Bandelier National Monument

On our last full day in New Mexico, we visited Bandelier National Monument. This is a must-visit monument for your inner-Indiana Jones. We started our visit with a walk along the Main Loop Trail, a 1.2 mile loop that starts from the main visitor's center. From the Main Loop Trail, you get to see cliff dwellings, petroglyphs and the remains of a village. 

The Main Loop Trail is a relatively easy hike, but it does involve a lot of stairs along narrow paths. This is not a place to take your infant or toddler! Also, the park rangers told us the trail was mostly shaded. That was a lie. We were usually walking in the full sun, and it was about 90 degrees when we were there. We drank two large water bottles while walking around the park.

Below you can see the remains of an abandoned village. The rooms were tiny, e.g. smaller than a celebrity's walk-in closet. I love being a Tourist Archaeologist and admiring the hard work of Real Archaelogists who have devoted years to digging in gruel heat. I myself have zero interest in hunting for pottery shards and trying to extrapolate an entire civilization's history from some petrified corn and a few broken bones. However, kudos to the archaelogists of the world - I admire your patience and diligence.

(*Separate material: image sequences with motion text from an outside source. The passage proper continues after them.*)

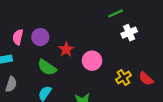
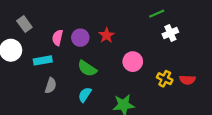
red star: (66, 49) -> (107, 35), moved
yellow cross: (123, 77) -> (165, 79), turned -32
red semicircle: (146, 79) -> (187, 80), turned -40

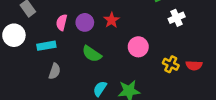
cyan semicircle: (85, 95) -> (100, 89), moved

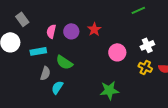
white cross: (177, 18) -> (147, 45), moved
green semicircle: (92, 54) -> (64, 62), moved
cyan semicircle: (100, 89) -> (57, 87), moved

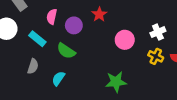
purple circle: (71, 31) -> (74, 25), moved
cyan rectangle: (38, 51) -> (37, 39), turned 49
gray semicircle: (45, 73) -> (33, 66), moved

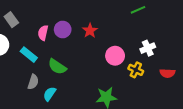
purple circle: (74, 25) -> (63, 30), moved
yellow cross: (156, 56) -> (136, 70), moved
gray semicircle: (33, 66) -> (33, 82), moved

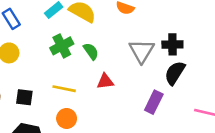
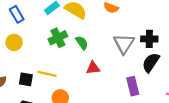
yellow line: (64, 89) -> (47, 74), moved
purple rectangle: (154, 102) -> (133, 86), turned -42

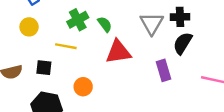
red triangle: (93, 68) -> (118, 52), size x1.6
yellow line: (47, 74) -> (66, 46), moved

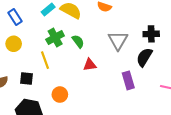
black cross: (180, 17) -> (151, 34), moved
yellow line: (66, 46) -> (45, 60), turned 60
red triangle: (118, 52) -> (90, 65), size x0.6

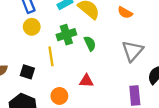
yellow circle: (14, 44) -> (32, 27), moved
red triangle: (90, 65) -> (86, 81), moved

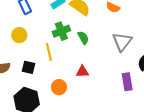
yellow circle: (32, 27) -> (19, 35), moved

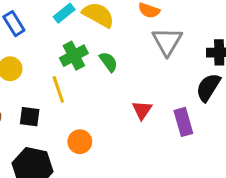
gray triangle: (122, 42) -> (167, 41), moved
red triangle: (82, 72) -> (142, 110), moved, turned -48

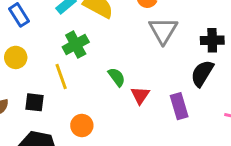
green semicircle: (109, 62) -> (117, 77), moved

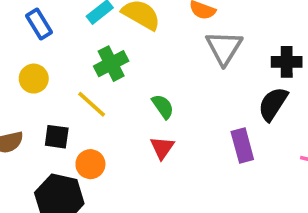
yellow line: (61, 76) -> (92, 104), turned -30
red triangle: (140, 95) -> (162, 148), moved
orange circle: (82, 125) -> (90, 164), moved

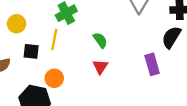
yellow line: (92, 104) -> (54, 40), turned 60
black square: (57, 137) -> (31, 51), moved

You can climb up ladders into the cliff dwellings. The residents built their structures in front of caves and used the caves as rooms. In one room, we could stand up and walk around. In another room, we could barely crouch. The caves do not have plumbing, electricity or cable.

Nathan snapped this photo as I was leaving the cave. About 20 seconds later, while stepping off the ladder, I tripped and scraped the sh** out of my right calf. It's amazing that I managed to get away with just a bad scrape. Given my clumsiness, I should have fallen off the ladder, broken my leg, and required an air lift out of the park.

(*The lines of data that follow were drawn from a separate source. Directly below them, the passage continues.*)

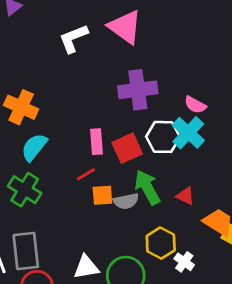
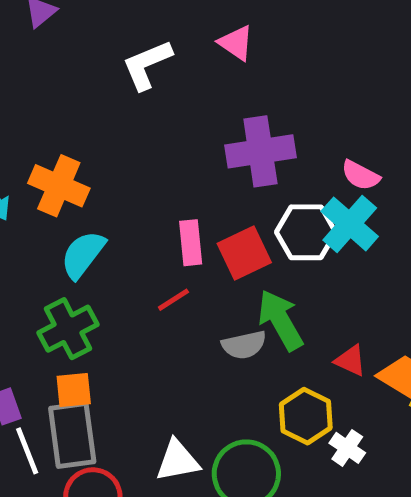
pink triangle: (125, 27) -> (236, 43), size x0.6
green cross: (25, 190) -> (68, 329), turned 32
orange square: (102, 195) -> (74, 390), moved
red triangle: (185, 196) -> (350, 361), moved

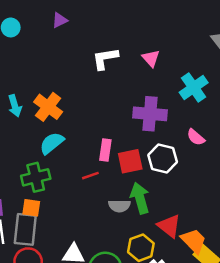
cyan cross: (350, 224) -> (194, 88), moved
red triangle: (350, 361) -> (169, 226), size x1.5

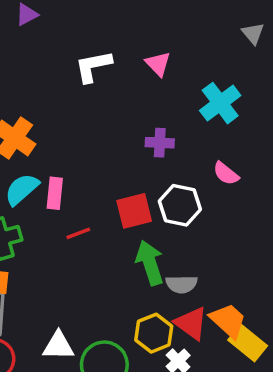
purple cross: (150, 114) -> (160, 143), size x0.6
pink rectangle: (105, 150) -> (55, 193), moved
gray semicircle: (119, 206) -> (182, 284), moved
red triangle: (169, 226) -> (191, 323), moved

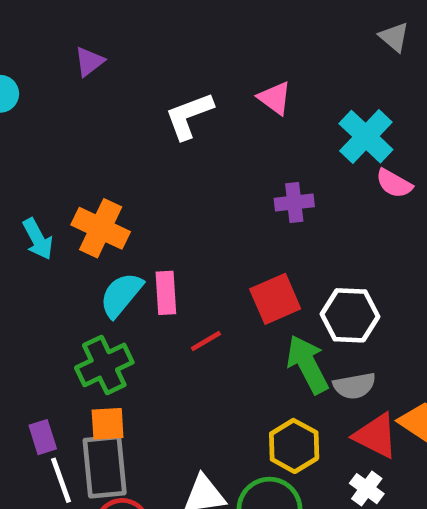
pink semicircle: (226, 173) -> (394, 183), moved
white hexagon: (180, 205) -> (350, 315), moved
yellow hexagon: (154, 333) -> (294, 446), moved

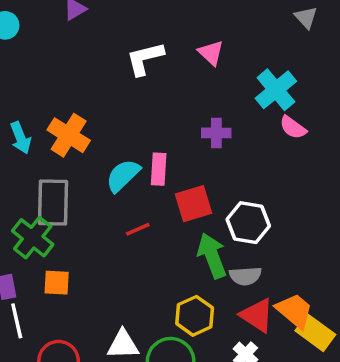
pink rectangle: (166, 293) -> (159, 169), moved
cyan semicircle: (121, 295) -> (123, 175), moved
green cross: (104, 365) -> (33, 238), moved, turned -33
gray rectangle: (105, 467) -> (53, 202), moved

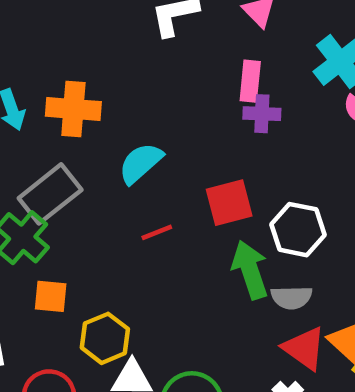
orange cross: (69, 135) -> (73, 109), turned -30
pink rectangle: (159, 169) -> (250, 81), moved
gray rectangle: (53, 202) -> (50, 194), turned 48
yellow hexagon: (195, 316) -> (105, 338), moved

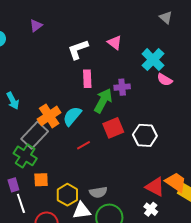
pink rectangle: (250, 81) -> (87, 79), moved
orange cross: (73, 109) -> (49, 116), moved, turned -30
green arrow: (250, 270) -> (103, 101), moved, turned 55
gray semicircle: (292, 297) -> (98, 192), moved

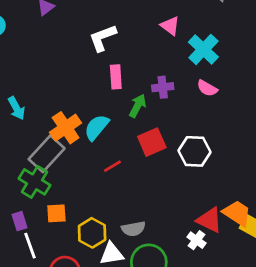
pink triangle: (115, 43) -> (170, 26), moved
pink semicircle: (165, 80) -> (207, 88), moved
green arrow: (103, 101) -> (138, 106), size x0.7
white cross: (151, 209) -> (197, 240), moved

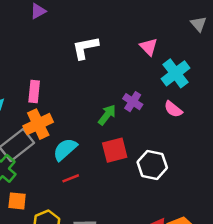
pink rectangle: (116, 77) -> (34, 92), moved
purple cross: (163, 87) -> (133, 102), turned 30
cyan semicircle: (97, 127) -> (65, 149), moved
red line: (112, 166) -> (71, 178), moved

As you can see from the remains below, the residents built their homes in front of the caves. Archaeologists believe the structures were accessed from the roof via ladders. In case of an attack, the women and children could hide inside and pull the ladders in after them. I'm really glad I live in a house with a front door. Can you imagine carrying your groceries up a ladder? (Although I suppose you would have very shapely calves).

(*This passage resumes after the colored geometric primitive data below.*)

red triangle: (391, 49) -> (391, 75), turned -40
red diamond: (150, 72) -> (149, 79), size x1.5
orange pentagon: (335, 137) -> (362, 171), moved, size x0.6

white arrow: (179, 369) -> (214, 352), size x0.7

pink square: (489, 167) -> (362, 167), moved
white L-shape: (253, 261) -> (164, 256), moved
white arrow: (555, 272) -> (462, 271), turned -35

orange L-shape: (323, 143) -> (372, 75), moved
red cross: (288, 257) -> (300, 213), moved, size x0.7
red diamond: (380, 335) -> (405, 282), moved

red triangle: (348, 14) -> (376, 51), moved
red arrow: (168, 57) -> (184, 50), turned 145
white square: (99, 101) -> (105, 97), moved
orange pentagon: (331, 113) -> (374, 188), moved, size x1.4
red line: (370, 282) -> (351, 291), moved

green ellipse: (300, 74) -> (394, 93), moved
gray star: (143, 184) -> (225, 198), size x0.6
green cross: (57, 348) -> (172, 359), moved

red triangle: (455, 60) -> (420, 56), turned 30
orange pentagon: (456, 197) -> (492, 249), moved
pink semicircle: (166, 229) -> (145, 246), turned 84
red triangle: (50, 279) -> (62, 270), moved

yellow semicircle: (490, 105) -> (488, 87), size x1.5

Can you spot the petroglyph in the picture below? (Hint: it's a little man/alien in the dead center).

After visiting the main attractions, we continued on to the Alcove House. We hiked through the woods and discovered some of the alleged shade (it was still 90 degrees, shade or no shade).

To access the Alcove House, we had to climb 140 feet of ladders. No problem. (In case you missed it, I was being sarcastic. As we hiked to the ladders, I kept telling Nathan that I reserved the right to be a chicken and stay on the ground).

We had to climb four separate ladders. The rungs on the ladders were SO EFFING HOT. This is not something I could have done alone. I only managed the climb because Nathan was giving me encouraging pep talks throughout the ascent/descent.

Here is the Alcove House, as seen from below. When we reached it, my arms were shaking uncontrollably. Screw the stairmaster. You know what my gym needs? The LadderMaster.

I thought I was going to throw-up (from a combination of fear and exhauation), but the views were well worth the effort. (Please note: if I had slipped and fallen off the ladders, the views would not have been worth the effort). If you ever find yourself in the Santa Fe area, I highly recommend a visit to Bandelier National Monument. However, if you have even the slightest fear of heights, you should probably skip the Alcove House!